Bir Varoluş Gerçeği Olarak Deprem

Varoluş Gerçeği: Bir şeyler yer değiştirir, yenilenir, tazelenir. Bu olması gerekendir.

Tanrı Gerçeği: “Sen değiştirmez, dönüştürmez, yenilemez, tazelemezsen ben yaparım zaten.” der. “Unutma sabit olan yalnızca benim. Kabe’yi düşün.Tavafı düşün…”

Dünyanın varoluş gerçeği ile insanın varoluş gerçeği temelde aynıdır. İster tüme varın; ister tümden gelin. Baktım,gördüm. Kendi varoluş hikayemi buldum.

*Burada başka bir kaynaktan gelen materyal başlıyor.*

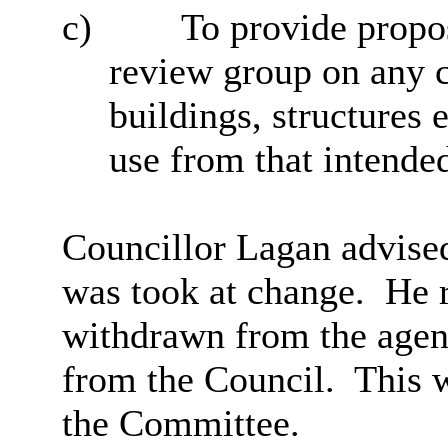
c)
To provide propo
review group on any 
buildings, structures 
use from that intende
Councillor Lagan advised
was took at change.
He r
withdrawn from the agen
from the Council.
This w
the Committee.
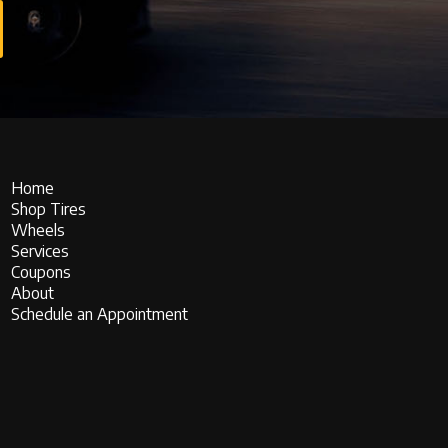
Home
Shop Tires
Wheels
Services
Coupons
About
Schedule an Appointment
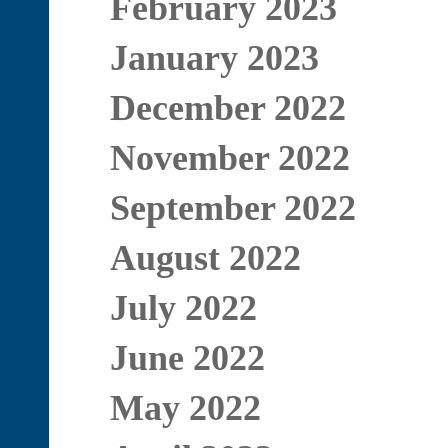
February 2023
January 2023
December 2022
November 2022
September 2022
August 2022
July 2022
June 2022
May 2022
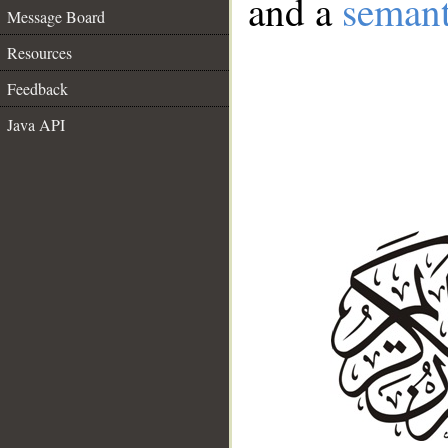
and a
semant
Message Board
Resources
Feedback
Java API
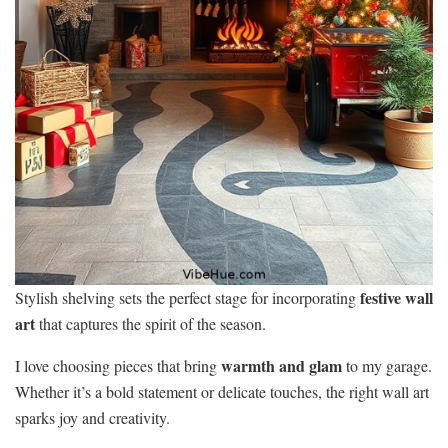
festive wall
Stylish shelving sets the perfect stage for incorporating
art
that captures the spirit of the season.
warmth and glam
I love choosing pieces that bring
to my garage.
Whether it’s a bold statement or delicate touches, the right wall art
sparks joy and creativity.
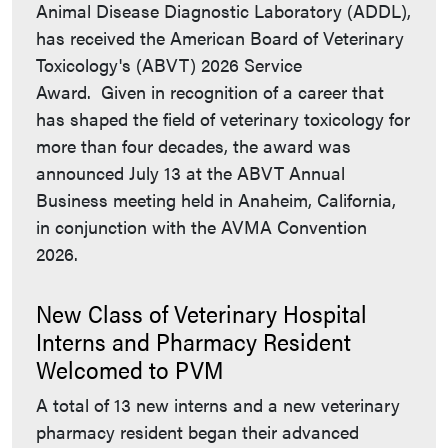
Animal Disease Diagnostic Laboratory (ADDL),
has received the American Board of Veterinary
Toxicology's (ABVT) 2026 Service
Award. Given in recognition of a career that
has shaped the field of veterinary toxicology for
more than four decades, the award was
announced July 13 at the ABVT Annual
Business meeting held in Anaheim, California,
in conjunction with the AVMA Convention
2026.
New Class of Veterinary Hospital
Interns and Pharmacy Resident
Welcomed to PVM
A total of 13 new interns and a new veterinary
pharmacy resident began their advanced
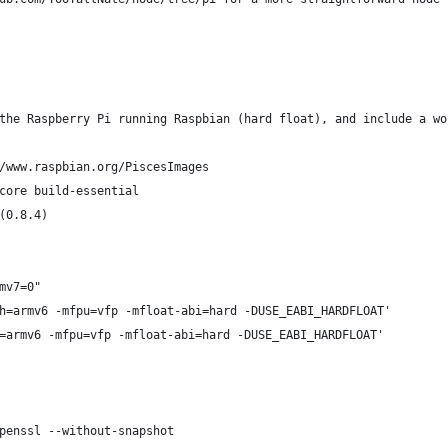
the Raspberry Pi running Raspbian (hard float), and include a wo
/www.raspbian.org/PiscesImages
core build-essential
(0.8.4)
mv7=0"
h=armv6 -mfpu=vfp -mfloat-abi=hard -DUSE_EABI_HARDFLOAT'
=armv6 -mfpu=vfp -mfloat-abi=hard -DUSE_EABI_HARDFLOAT'
penssl --without-snapshot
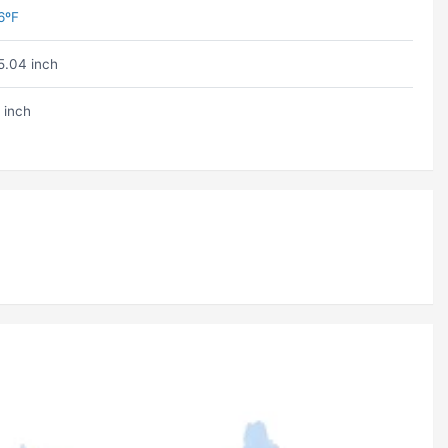
6ºF
5.04 inch
 inch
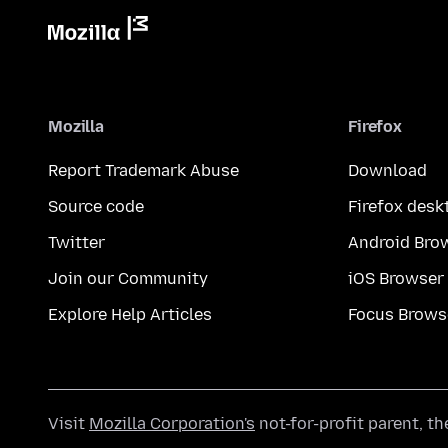
Mozilla
Firefox
Report Trademark Abuse
Download
Source code
Firefox desk
Twitter
Android Bro
Join our Community
iOS Browser
Explore Help Articles
Focus Brows
Visit
Mozilla Corporation's
not-for-profit parent, t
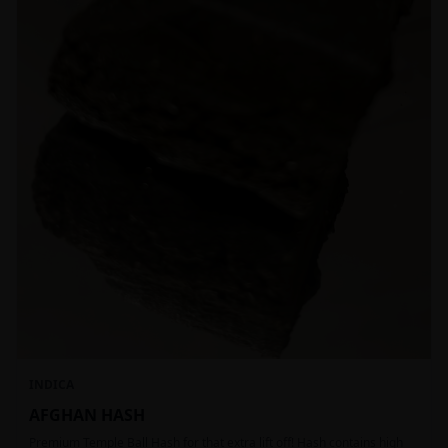
INDICA
AFGHAN HASH
Premium Temple Ball Hash for that extra lift off! Hash contains high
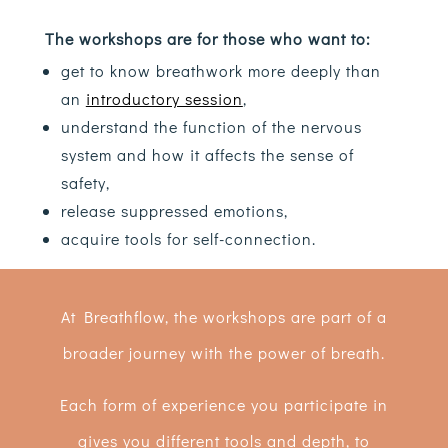
The workshops are for those who want to:
get to know breathwork more deeply than
an
introductory session
,
understand the function of the nervous
system and how it affects the sense of
safety,
release suppressed emotions,
acquire tools for self-connection.
At Breathflow, the workshops are part of a
broader journey with the power of breath.
Each form of experience you participate in
gives you different tools and depth, to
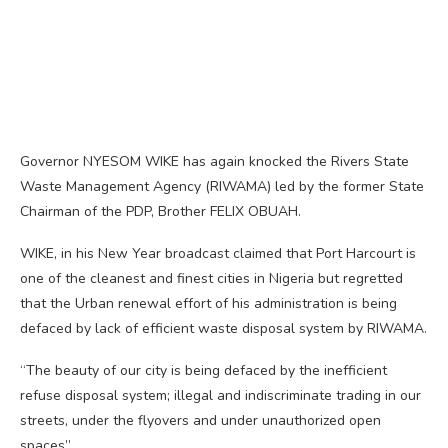
Governor NYESOM WIKE has again knocked the Rivers State
Waste Management Agency (RIWAMA) led by the former State
Chairman of the PDP, Brother FELIX OBUAH.
WIKE, in his New Year broadcast claimed that Port Harcourt is
one of the cleanest and finest cities in Nigeria but regretted
that the Urban renewal effort of his administration is being
defaced by lack of efficient waste disposal system by RIWAMA.
“The beauty of our city is being defaced by the inefficient
refuse disposal system; illegal and indiscriminate trading in our
streets, under the flyovers and under unauthorized open
spaces”.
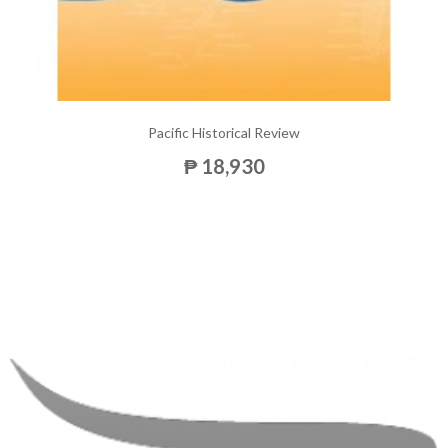
Pacific Historical Review
₱ 18,930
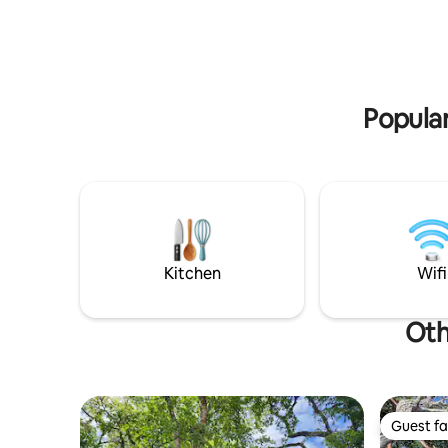
huge walk
discounts⭑
of room to
Popular
Kitchen
Wifi
Oth
Guest fa
Guest fa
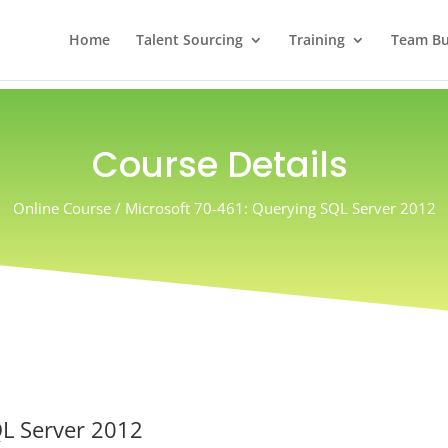
Home
Talent Sourcing
Training
Team Bui
Course Details
Online Course / Microsoft 70-461: Querying SQL Server 2012
QL Server 2012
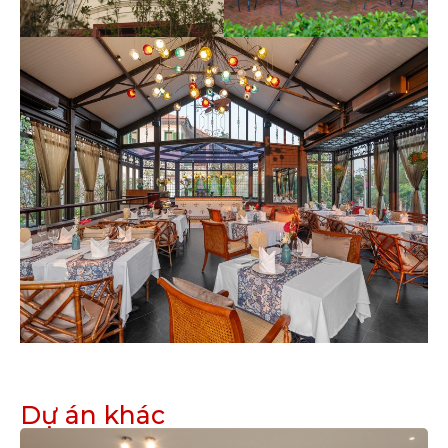
Dự án khác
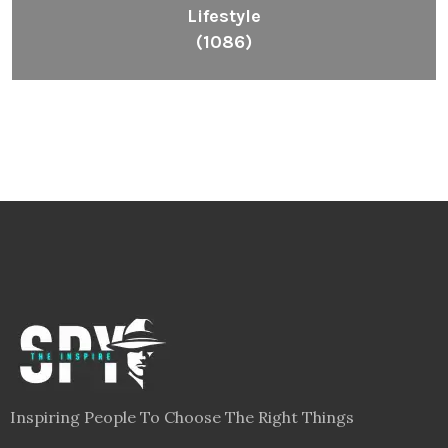
Lifestyle
(1086)
Inspiring People To Choose The Right Things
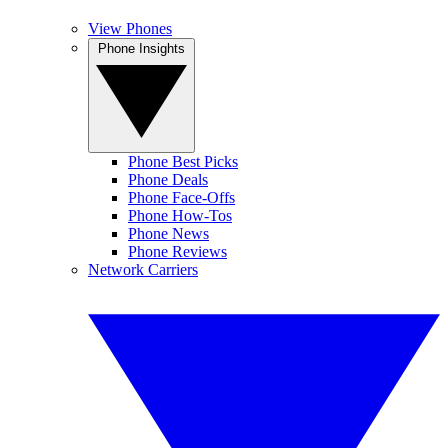
View Phones
Phone Insights
Phone Best Picks
Phone Deals
Phone Face-Offs
Phone How-Tos
Phone News
Phone Reviews
Network Carriers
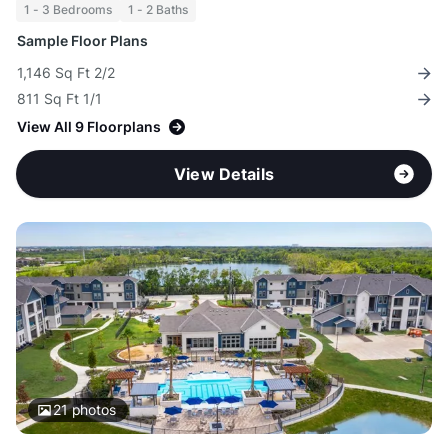
1 - 3 Bedrooms
1 - 2 Baths
Sample Floor Plans
1,146 Sq Ft 2/2
811 Sq Ft 1/1
View All 9 Floorplans
View Details
21
photos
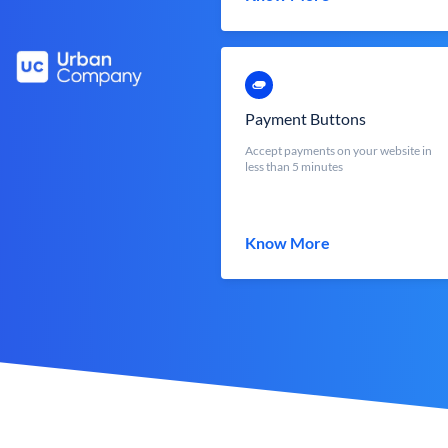
Payment Buttons
Accept payments on your website in
less than 5 minutes
Know More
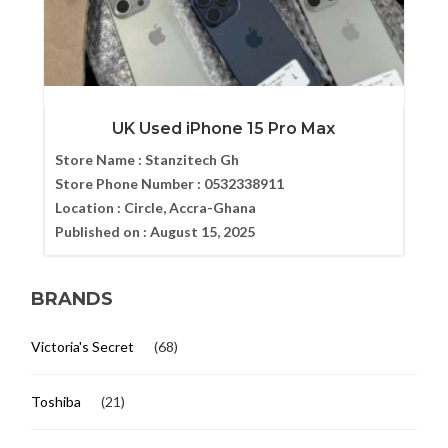
UK Used iPhone 15 Pro Max
Store Name :
Stanzitech Gh
Store Phone Number :
0532338911
Location :
Circle, Accra-Ghana
Published on :
August 15, 2025
BRANDS
Victoria's Secret
(68)
Toshiba
(21)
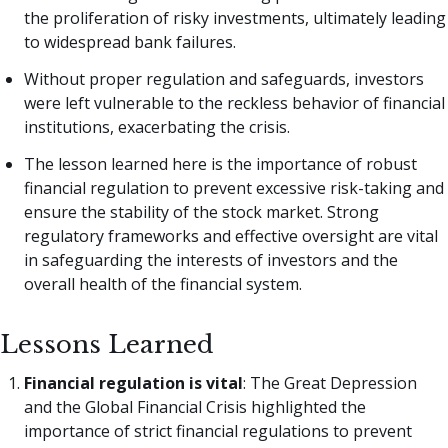
the proliferation of risky investments, ultimately leading
to widespread bank failures.
Without proper regulation and safeguards, investors
were left vulnerable to the reckless behavior of financial
institutions, exacerbating the crisis.
The lesson learned here is the importance of robust
financial regulation to prevent excessive risk-taking and
ensure the stability of the stock market. Strong
regulatory frameworks and effective oversight are vital
in safeguarding the interests of investors and the
overall health of the financial system.
Lessons Learned
Financial regulation is vital
: The Great Depression
and the Global Financial Crisis highlighted the
importance of strict financial regulations to prevent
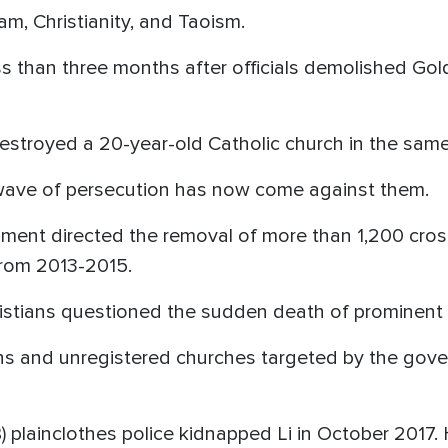
m, Christianity, and Taoism.
s than three months after officials demolished Go
destroyed a 20-year-old Catholic church in the sam
 wave of persecution has now come against them.
nment directed the removal of more than 1,200 cro
from 2013-2015.
istians questioned the sudden death of prominent 
ns and unregistered churches targeted by the gove
) plainclothes police kidnapped Li in October 2017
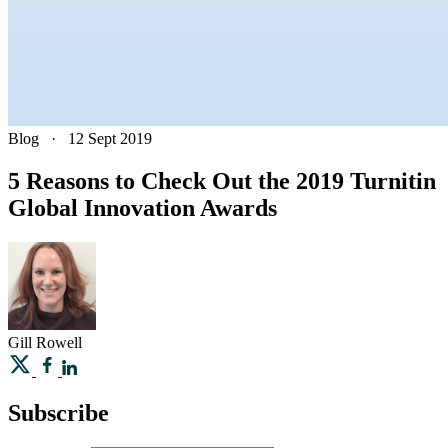
Blog
·
12 Sept 2019
5 Reasons to Check Out the 2019 Turnitin
Global Innovation Awards
Gill
Rowell
Subscribe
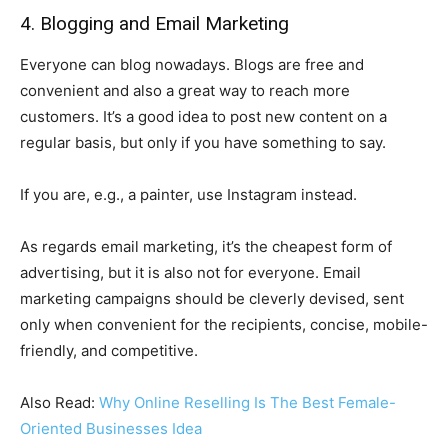
4. Blogging and Email Marketing
Everyone can blog nowadays. Blogs are free and
convenient and also a great way to reach more
customers. It’s a good idea to post new content on a
regular basis, but only if you have something to say.
If you are, e.g., a painter, use Instagram instead.
As regards email marketing, it’s the cheapest form of
advertising, but it is also not for everyone. Email
marketing campaigns should be cleverly devised, sent
only when convenient for the recipients, concise, mobile-
friendly, and competitive.
Also Read:
Why Online Reselling Is The Best Female-
Oriented Businesses Idea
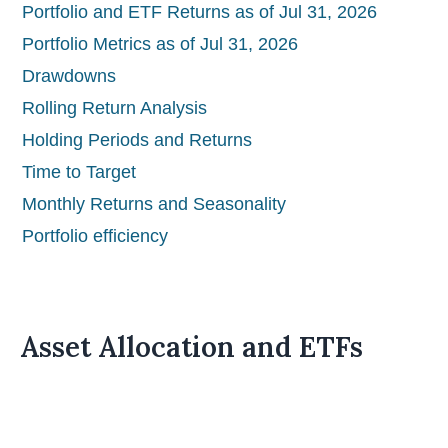
Portfolio and ETF Returns as of Jul 31, 2026
Portfolio Metrics as of Jul 31, 2026
Drawdowns
Rolling Return Analysis
Holding Periods and Returns
Time to Target
Monthly Returns and Seasonality
Portfolio efficiency
Asset Allocation and ETFs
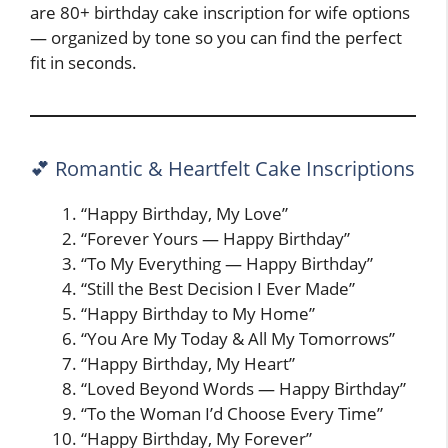
are 80+ birthday cake inscription for wife options
— organized by tone so you can find the perfect
fit in seconds.
💕 Romantic & Heartfelt Cake Inscriptions
“Happy Birthday, My Love”
“Forever Yours — Happy Birthday”
“To My Everything — Happy Birthday”
“Still the Best Decision I Ever Made”
“Happy Birthday to My Home”
“You Are My Today & All My Tomorrows”
“Happy Birthday, My Heart”
“Loved Beyond Words — Happy Birthday”
“To the Woman I’d Choose Every Time”
“Happy Birthday, My Forever”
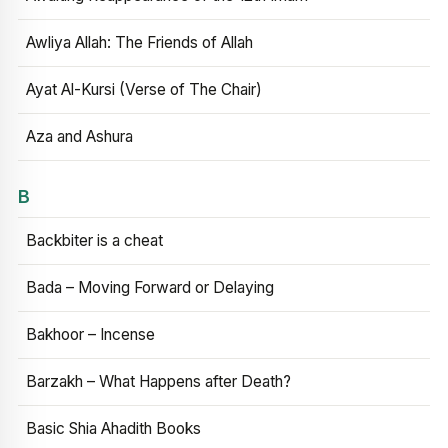
Awliya Allah: The Friends of Allah
Ayat Al-Kursi (Verse of The Chair)
Aza and Ashura
B
Backbiter is a cheat
Bada – Moving Forward or Delaying
Bakhoor – Incense
Barzakh – What Happens after Death?
Basic Shia Ahadith Books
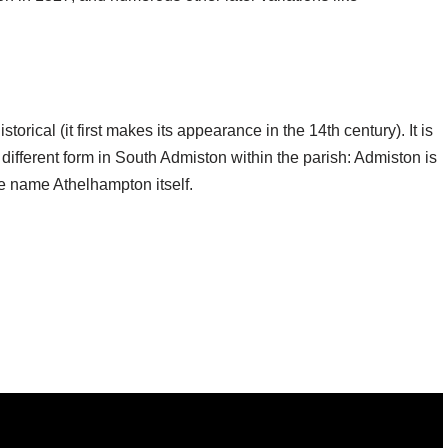
storical (it first makes its appearance in the 14th century). It is
 different form in South Admiston within the parish: Admiston is
e name Athelhampton itself.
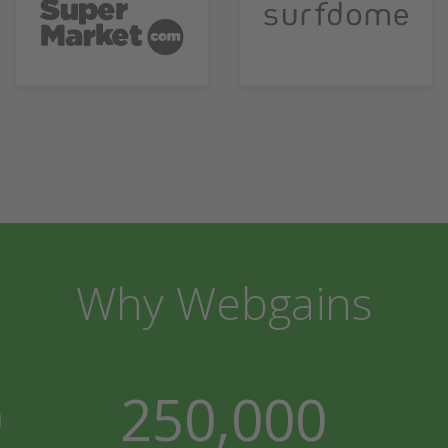
Why Webgains
0
250,000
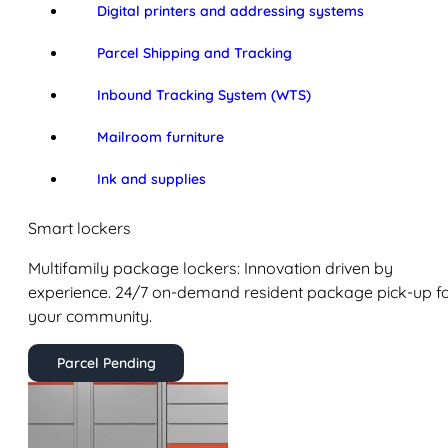
Digital printers and addressing systems
Parcel Shipping and Tracking
Inbound Tracking System (WTS)
Mailroom furniture
Ink and supplies
Smart lockers
Multifamily package lockers: Innovation driven by
experience. 24/7 on-demand resident package pick-up f
your community.
Parcel Pending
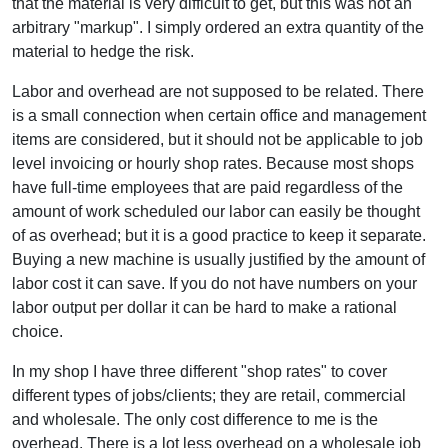
that the material is very difficult to get, but this was not an
arbitrary "markup". I simply ordered an extra quantity of the
material to hedge the risk.
Labor and overhead are not supposed to be related. There
is a small connection when certain office and management
items are considered, but it should not be applicable to job
level invoicing or hourly shop rates. Because most shops
have full-time employees that are paid regardless of the
amount of work scheduled our labor can easily be thought
of as overhead; but it is a good practice to keep it separate.
Buying a new machine is usually justified by the amount of
labor cost it can save. If you do not have numbers on your
labor output per dollar it can be hard to make a rational
choice.
In my shop I have three different "shop rates" to cover
different types of jobs/clients; they are retail, commercial
and wholesale. The only cost difference to me is the
overhead. There is a lot less overhead on a wholesale job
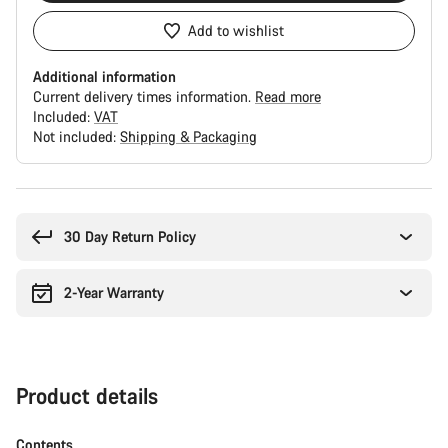
Add to wishlist
Additional information
Current delivery times information.
Read more
Included:
VAT
Not included:
Shipping & Packaging
Buying
reasons
30 Day Return Policy
2-Year Warranty
Product details
Contents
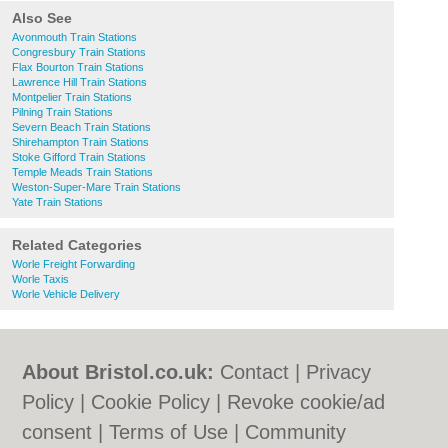
Also See
Avonmouth Train Stations
Congresbury Train Stations
Flax Bourton Train Stations
Lawrence Hill Train Stations
Montpelier Train Stations
Pilning Train Stations
Severn Beach Train Stations
Shirehampton Train Stations
Stoke Gifford Train Stations
Temple Meads Train Stations
Weston-Super-Mare Train Stations
Yate Train Stations
Related Categories
Worle Freight Forwarding
Worle Taxis
Worle Vehicle Delivery
About Bristol.co.uk:
Contact
|
Privacy
Policy
|
Cookie Policy
|
Revoke cookie/ad
consent |
Terms of Use
|
Community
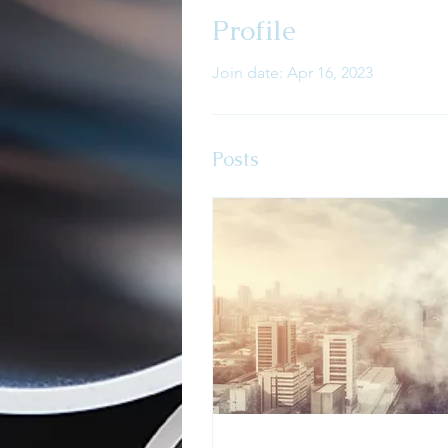
Profile
Join date: Apr 16, 2023
Posts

Sene 66. Yer Varto. (Bilmeyenler için Muş ilimizin nadide bir ilçesi olur kendisi) Ağustos sıcağı.

Bir çocuk bir köyde, Yılanlı Köyü’nde çobanlık yapıyor. Sürekli yaptığı bir şey değil. Hayvanlarla arası da pek yok zaten. (Hele de yılanlarla.) Git, bak demişler; gitmiş. Bir an oluyor ki önce hayvanlar adeta çıldırıyor, sonra öyle bir ses geliyor ki yerin altından toprak dayanamayıp çatlıyor. Bizim çaylak çoban (babam olur kendisi) o korkuyla köye doğru bir koşu tutturuyor…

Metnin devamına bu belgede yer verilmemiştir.